The newspaper finally returns to the episode “the woman who wanted to be the tallest in the world instead of the tallest woman in the world”: “The intrepid traveler who deserves the honor of having visited regions where no one before her had ever set foot, rightly enjoys universal renown. Its successes have not been without arousing the jealousy of some of its rivals. One of them, Miss Annie Peck, did not claim to have climbed to the summit of Huascarán, in the Peruvian Andes, whose altitude is 7300 meters. Verification was needed. Mrs. Bullock Workman begged a Frenchman, Mr. de Larminat, whose knowledge was a sufficient guarantee, to go to the Andes mountain range.

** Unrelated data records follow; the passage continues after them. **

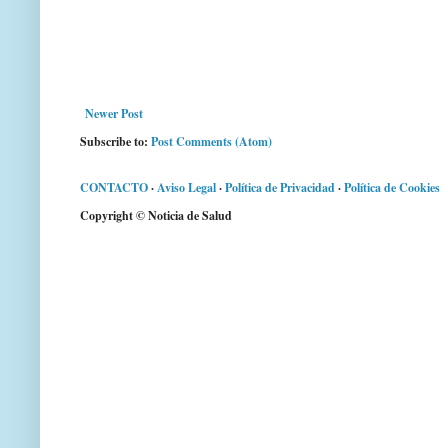
Newer Post
Subscribe to:
Post Comments (Atom)
CONTACTO
·
Aviso Legal
·
Política de Privacidad
·
Política de Cookies
Copyright © Noticia de Salud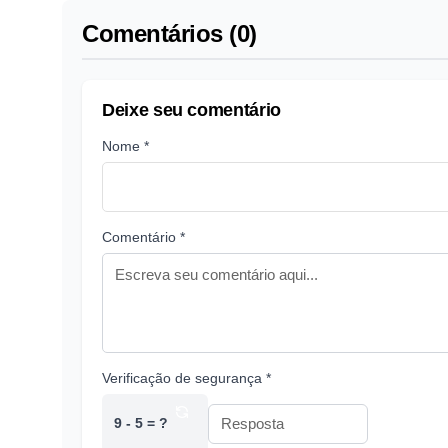
Comentários (0)
Deixe seu comentário
Nome *
Comentário *
Verificação de segurança *
9 - 5 = ?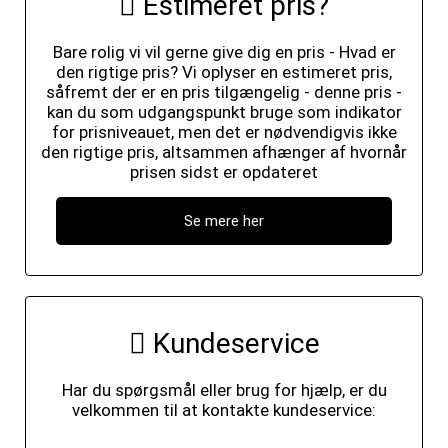
Estimeret pris?
Bare rolig vi vil gerne give dig en pris - Hvad er
den rigtige pris? Vi oplyser en estimeret pris,
såfremt der er en pris tilgængelig - denne pris -
kan du som udgangspunkt bruge som indikator
for prisniveauet, men det er nødvendigvis ikke
den rigtige pris, altsammen afhænger af hvornår
prisen sidst er opdateret
Se mere her
Kundeservice
Har du spørgsmål eller brug for hjælp, er du
velkommen til at kontakte kundeservice: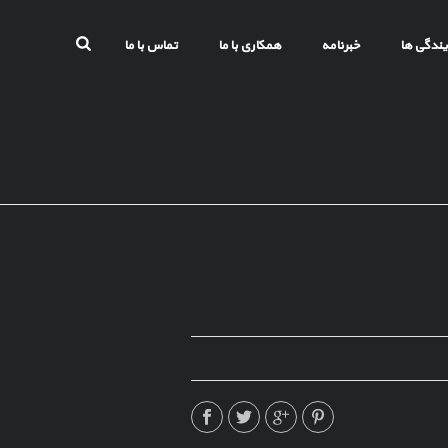
یندگی ها
خبرنامه
همکاری با ما
تماس با ما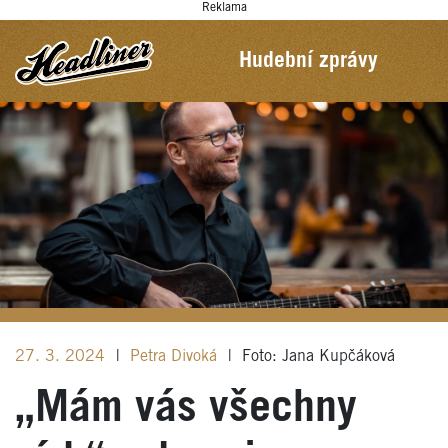
Reklama
Hudební zprávy
27. 3. 2024
|
Petra Divoká
|
Foto: Jana Kupčáková
„Mám vás všechny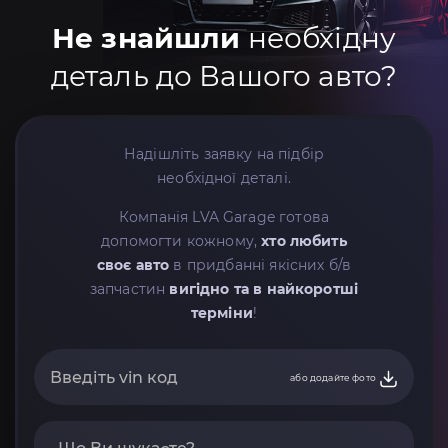
Не знайшли
необхідну
деталь до Вашого авто?
Надішліть заявку на підбір
необхідної деталі.
Компанія LVA Garage готова
допомогти кожному,
хто любить
своє авто
в придбанні якісних б/в
запчастин
вигідно та в найкоротші
терміни
!
або додайте фото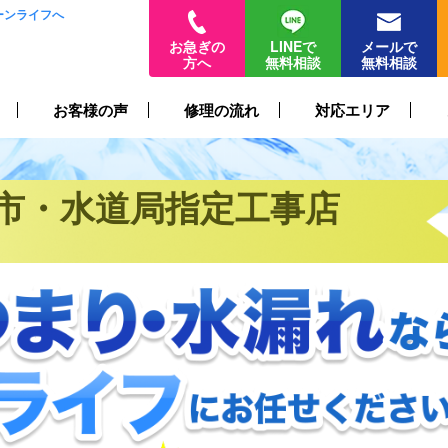
ーンライフへ
お急ぎの
LINEで
メールで
方へ
無料相談
無料相談
お客様の声
修理の流れ
対応エリア
市・水道局指定工事店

What he did. His calculations completed, he announced to the world that the peak reached by Mrs. Bullock Workman was 300 meters higher than that of Miss Annie Peck. Ms. Bullock Workman is therefore, scientifically, the mountaineering record holder. ”

To (re) readAll articles in the Retrosports section

The First World War marked the end of Fanny and William Bullock Workman’s travels. The one who has received numerous honorary distinctions from geographical societies or mountaineering, makes her celebrity fruitful through her conferences. Considered one of the most formidable climbers, men and women alike, of her time, she fell ill in 1917 and died in 1925 in Cannes at the age of 66. William survived him until 1937.